**The data:**
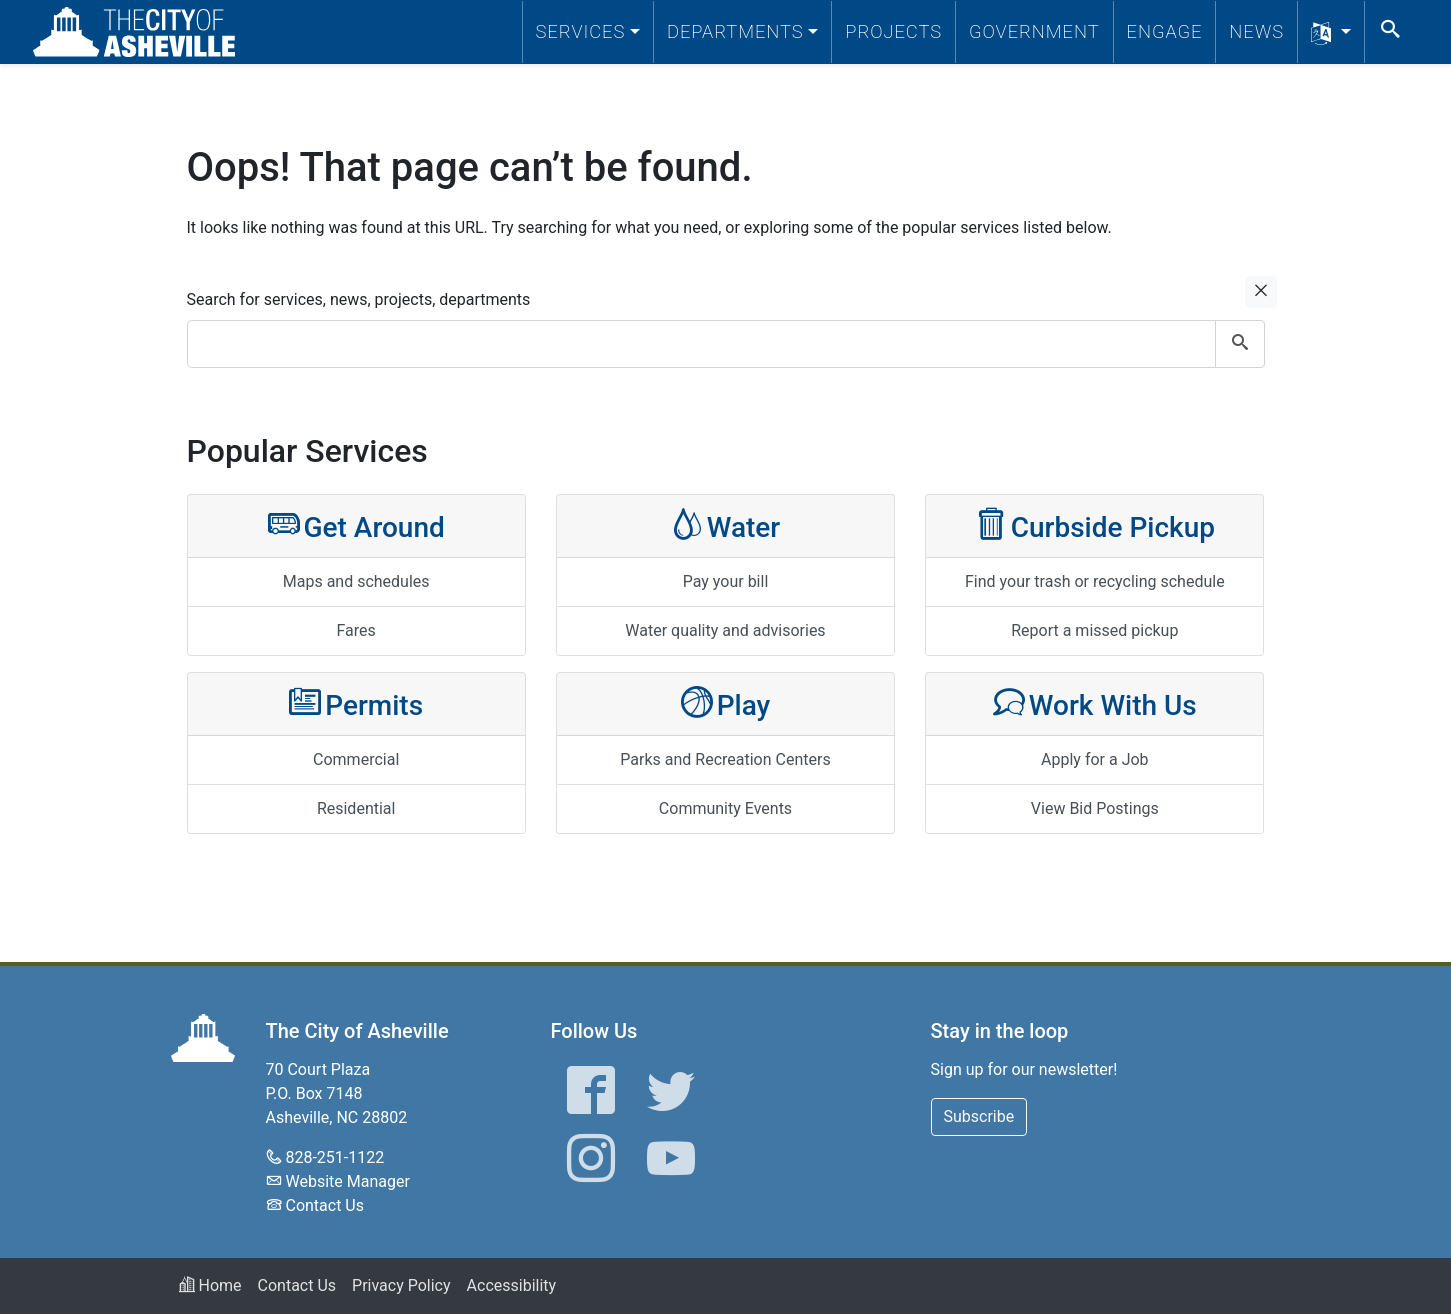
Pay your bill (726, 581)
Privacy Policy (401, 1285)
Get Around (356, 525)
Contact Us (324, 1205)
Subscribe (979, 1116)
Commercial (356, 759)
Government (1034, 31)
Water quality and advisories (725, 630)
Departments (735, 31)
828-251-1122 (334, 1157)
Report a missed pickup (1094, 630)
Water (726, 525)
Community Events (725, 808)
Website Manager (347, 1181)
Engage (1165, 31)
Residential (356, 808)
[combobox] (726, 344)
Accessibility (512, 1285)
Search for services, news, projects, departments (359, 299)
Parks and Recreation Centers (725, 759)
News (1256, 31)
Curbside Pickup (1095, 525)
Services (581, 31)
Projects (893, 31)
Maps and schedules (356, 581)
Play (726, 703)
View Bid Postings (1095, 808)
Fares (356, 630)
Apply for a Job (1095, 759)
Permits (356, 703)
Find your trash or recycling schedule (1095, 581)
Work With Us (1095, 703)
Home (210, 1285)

**Goal of the exercise:** When you repeat the material above, keep every word exact and leave out the pictures.

**Expected answer:**
Pay your bill (726, 581)
Privacy Policy (401, 1285)
Get Around (356, 525)
Contact Us (324, 1205)
Subscribe (979, 1116)
Commercial (356, 759)
Government (1034, 31)
Water quality and advisories (725, 630)
Departments (735, 31)
828-251-1122 (334, 1157)
Report a missed pickup (1094, 630)
Water (726, 525)
Community Events (725, 808)
Website Manager (347, 1181)
Engage (1165, 31)
Residential (356, 808)
[combobox] (726, 344)
Accessibility (512, 1285)
Search for services, news, projects, departments (359, 299)
Parks and Recreation Centers (725, 759)
News (1256, 31)
Curbside Pickup (1095, 525)
Services (581, 31)
Projects (893, 31)
Maps and schedules (356, 581)
Play (726, 703)
View Bid Postings (1095, 808)
Fares (356, 630)
Apply for a Job (1095, 759)
Permits (356, 703)
Find your trash or recycling schedule (1095, 581)
Work With Us (1095, 703)
Home (210, 1285)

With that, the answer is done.